By then, the aftereffects of revolution were apparent. Ill feelings of the deal struck between MLB and the union – clubs hold the rights of players for six full years before free agency – lingered for decades. There was the 1981 strike. And the 1985 strike. And the 1990 lockout. And, of course, the 1994 strike that canceled the World Series.

The two decades-plus of labor peace since, then, are a monumental achievement that speak to a softening inside of baseball. Even if free agency pits owner vs. owner – “Cartel industries don’t like to compete with one another,” Fehr wryly notes – it has created almost a second season. An argument could be made, in fact, that more attention is paid by baseball fans to the offseason machinations throughout the league than in-season goings-on.

“Given the economics, it can’t be all bad,” said Kheel, now 72. “I’ve lost interest, personally, because I think I’m rooting for a logo, and I don’t like that. But when you have all-time-high attendance, it’s tough to argue. I think the fundamental problem in baseball is they need some form of restraint, whether it’s a salary cap or otherwise. The difference between the Yankees and Tampa Bay is so enormous, it’s not good.”

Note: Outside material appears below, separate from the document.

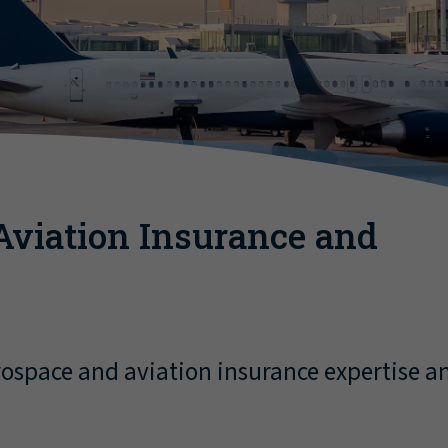
Aviation Insurance and
ospace and aviation insurance expertise an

As a labor leader in a league with a salary cap, Fehr scoffs at the idea, the divide between the sides evident even 40 years later. He looks back at the Seitz decision, at Oliver and the Eight Circuit, at everything that led to the freedom and riches free agency bring, and can’t help but be proud of fighting the fight that needed to be fought.

Even today Fehr gets calls from players in that era. They recall the moments that changed sports, not just MLB but the NBA (free agency in 1988), NFL (1992) and NHL (1995). Seitz is gone, as are Miller and Gaherin, but their legacies remain, rich as the industry they birthed.